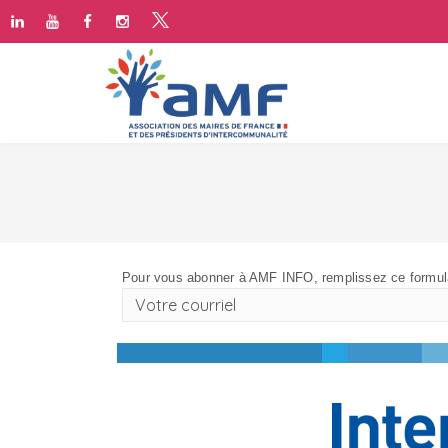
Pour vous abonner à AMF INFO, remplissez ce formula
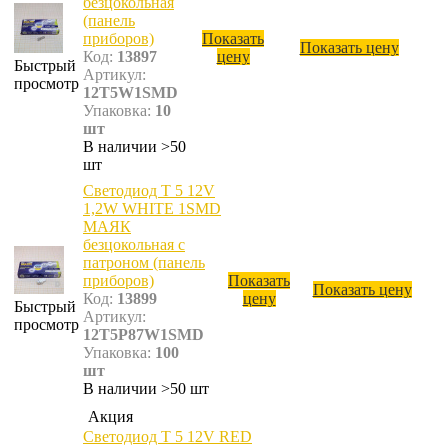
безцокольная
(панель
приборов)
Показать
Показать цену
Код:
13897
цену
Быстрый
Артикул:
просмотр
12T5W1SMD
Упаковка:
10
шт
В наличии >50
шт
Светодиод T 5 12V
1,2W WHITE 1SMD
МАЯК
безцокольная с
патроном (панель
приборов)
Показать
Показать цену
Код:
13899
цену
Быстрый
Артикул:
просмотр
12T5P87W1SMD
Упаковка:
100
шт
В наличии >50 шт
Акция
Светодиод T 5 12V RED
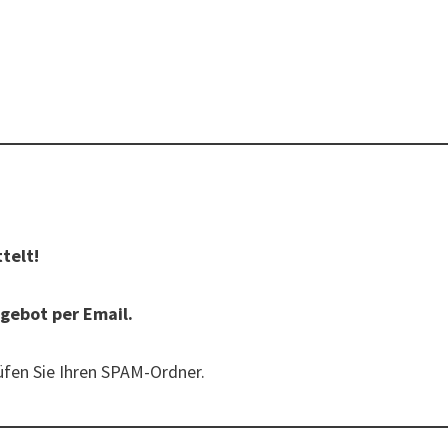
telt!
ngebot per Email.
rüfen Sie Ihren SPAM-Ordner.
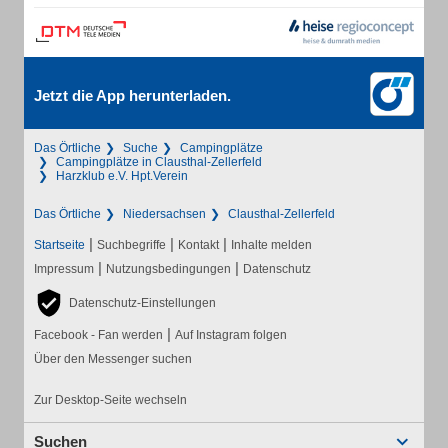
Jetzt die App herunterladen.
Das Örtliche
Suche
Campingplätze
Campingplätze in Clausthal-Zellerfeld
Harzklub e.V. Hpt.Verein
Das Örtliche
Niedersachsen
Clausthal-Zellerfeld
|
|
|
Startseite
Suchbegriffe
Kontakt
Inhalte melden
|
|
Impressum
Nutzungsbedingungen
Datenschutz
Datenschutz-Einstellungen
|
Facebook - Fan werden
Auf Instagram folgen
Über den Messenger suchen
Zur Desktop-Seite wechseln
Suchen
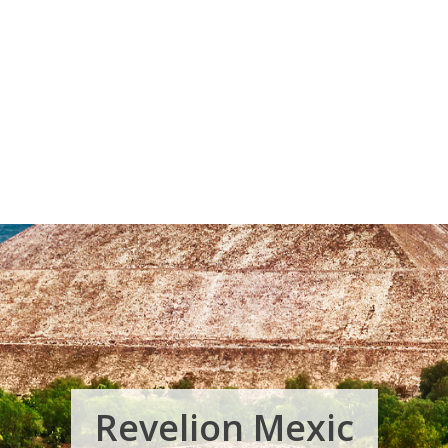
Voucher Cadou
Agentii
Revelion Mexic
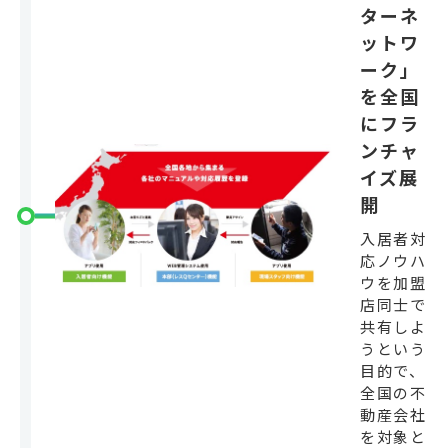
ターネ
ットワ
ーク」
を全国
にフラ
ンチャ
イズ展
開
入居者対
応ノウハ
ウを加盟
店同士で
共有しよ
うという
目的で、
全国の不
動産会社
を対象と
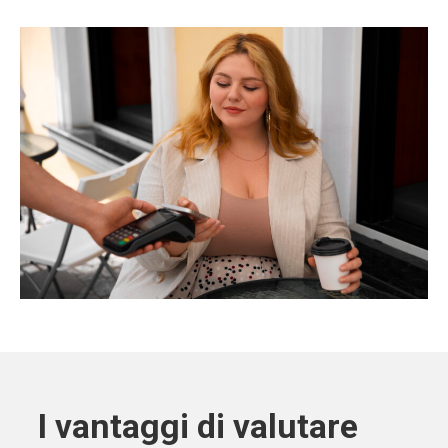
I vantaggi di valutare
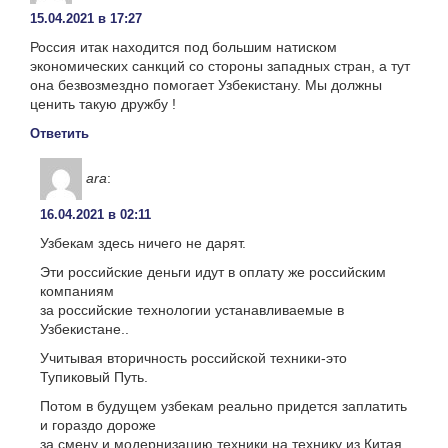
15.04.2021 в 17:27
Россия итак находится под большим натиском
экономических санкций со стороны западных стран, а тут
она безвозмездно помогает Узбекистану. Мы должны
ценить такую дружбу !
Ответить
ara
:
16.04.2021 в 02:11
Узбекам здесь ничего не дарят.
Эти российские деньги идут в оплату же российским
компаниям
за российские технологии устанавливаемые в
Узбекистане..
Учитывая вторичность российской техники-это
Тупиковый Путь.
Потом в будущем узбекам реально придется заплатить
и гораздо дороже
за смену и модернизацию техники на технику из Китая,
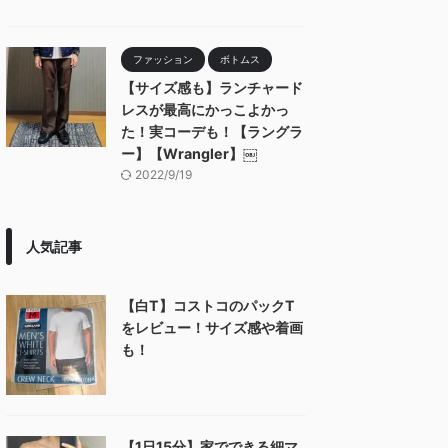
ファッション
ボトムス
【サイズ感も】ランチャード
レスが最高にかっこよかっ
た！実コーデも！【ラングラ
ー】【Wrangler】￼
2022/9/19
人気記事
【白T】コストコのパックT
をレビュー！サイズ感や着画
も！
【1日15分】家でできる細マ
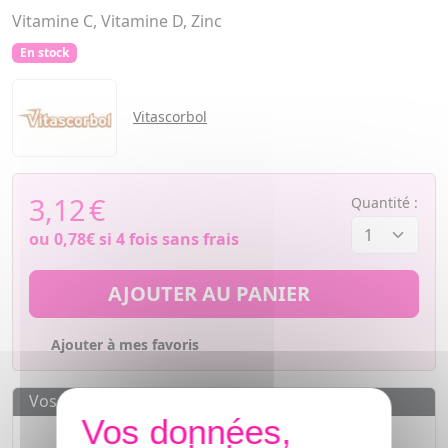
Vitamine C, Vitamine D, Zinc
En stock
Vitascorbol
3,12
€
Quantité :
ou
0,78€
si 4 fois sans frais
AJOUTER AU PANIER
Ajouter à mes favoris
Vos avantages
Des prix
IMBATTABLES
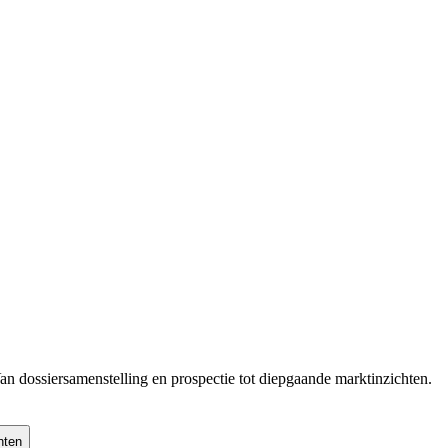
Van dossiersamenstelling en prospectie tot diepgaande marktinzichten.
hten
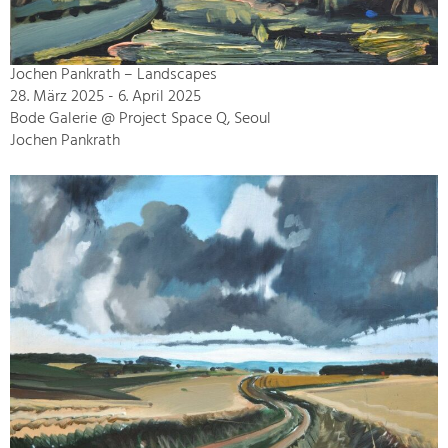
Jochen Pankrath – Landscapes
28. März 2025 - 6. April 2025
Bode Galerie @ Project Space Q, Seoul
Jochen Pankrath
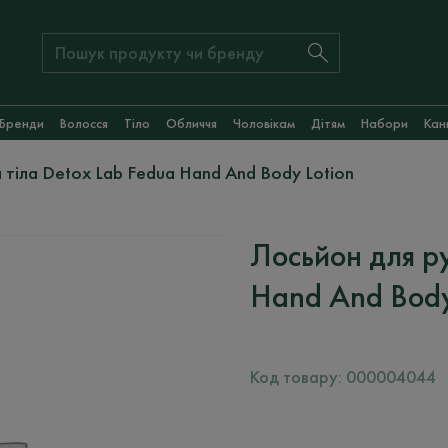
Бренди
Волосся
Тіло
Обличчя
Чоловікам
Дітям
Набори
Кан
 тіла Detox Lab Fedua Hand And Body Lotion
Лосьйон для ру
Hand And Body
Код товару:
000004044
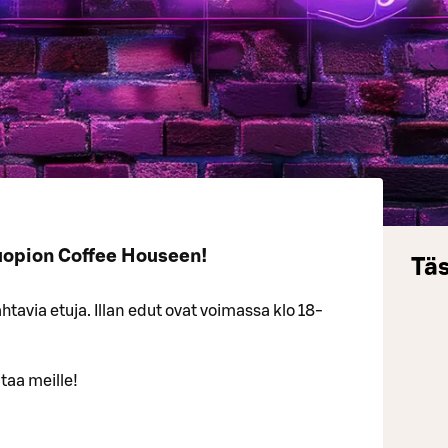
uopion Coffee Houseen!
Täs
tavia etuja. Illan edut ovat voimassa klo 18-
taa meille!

### TO DO
Excluding pictures, reproduce the listing above exactly as it stands.

### TASK RESULT
Pour vous abonner à AMF INFO, remplissez ce formula
безцокольная
(панель
приборов)
Показать
Показать цену
Код:
13897
цену
Быстрый
Артикул:
просмотр
12T5W1SMD
Упаковка:
10
шт
В наличии >50
шт
Светодиод T 5 12V
1,2W WHITE 1SMD
МАЯК
безцокольная с
патроном (панель
приборов)
Показать
Показать цену
Код:
13899
цену
Быстрый
Артикул:
просмотр
12T5P87W1SMD
Упаковка:
100
шт
В наличии >50 шт
Акция
Светодиод T 5 12V RED
telt!
ngebot per Email.
rüfen Sie Ihren SPAM-Ordner.
Jetzt die App herunterladen.
Das Örtliche
Suche
Campingplätze
Campingplätze in Clausthal-Zellerfeld
Harzklub e.V. Hpt.Verein
Das Örtliche
Niedersachsen
Clausthal-Zellerfeld
|
|
|
Startseite
Suchbegriffe
Kontakt
Inhalte melden
|
|
Impressum
Nutzungsbedingungen
Datenschutz
Datenschutz-Einstellungen
|
Facebook - Fan werden
Auf Instagram folgen
Über den Messenger suchen
Zur Desktop-Seite wechseln
Suchen
Voucher Cadou
Agentii
Revelion Mexic
ターネ
ットワ
ーク」
を全国
にフラ
ンチャ
イズ展
開
入居者対
応ノウハ
ウを加盟
店同士で
共有しよ
うという
目的で、
全国の不
動産会社
を対象と
I vantaggi di valutare
15.04.2021 в 17:27
Россия итак находится под большим натиском
экономических санкций со стороны западных стран, а тут
она безвозмездно помогает Узбекистану. Мы должны
ценить такую дружбу !
Ответить
ara
:
16.04.2021 в 02:11
Узбекам здесь ничего не дарят.
Эти российские деньги идут в оплату же российским
компаниям
за российские технологии устанавливаемые в
Узбекистане..
Учитывая вторичность российской техники-это
Тупиковый Путь.
Потом в будущем узбекам реально придется заплатить
и гораздо дороже
за смену и модернизацию техники на технику из Китая,
ファッション
ボトムス
【サイズ感も】ランチャード
レスが最高にかっこよかっ
た！実コーデも！【ラングラ
ー】【Wrangler】
2022/9/19
人気記事
【白T】コストコのパックT
をレビュー！サイズ感や着画
も！
【1日15分】家でできる細マ
Vitamine C, Vitamine D, Zinc
En stock
Vitascorbol
3,12
€
Quantité :
ou
0,78€
si 4 fois sans frais
AJOUTER AU PANIER
Ajouter à mes favoris
Vos avantages
Des prix
IMBATTABLES
Van dossiersamenstelling en prospectie tot diepgaande marktinzichten.
hten
Jochen Pankrath – Landscapes
28. März 2025 - 6. April 2025
Bode Galerie @ Project Space Q, Seoul
Jochen Pankrath
Бренди
Волосся
Тіло
Обличчя
Чоловікам
Дітям
Набори
Кан
 тіла Detox Lab Fedua Hand And Body Lotion
Лосьйон для ру
Hand And Body
Код товару:
000004044
uopion Coffee Houseen!
Täs
tavia etuja. Illan edut ovat voimassa klo 18-
taa meille!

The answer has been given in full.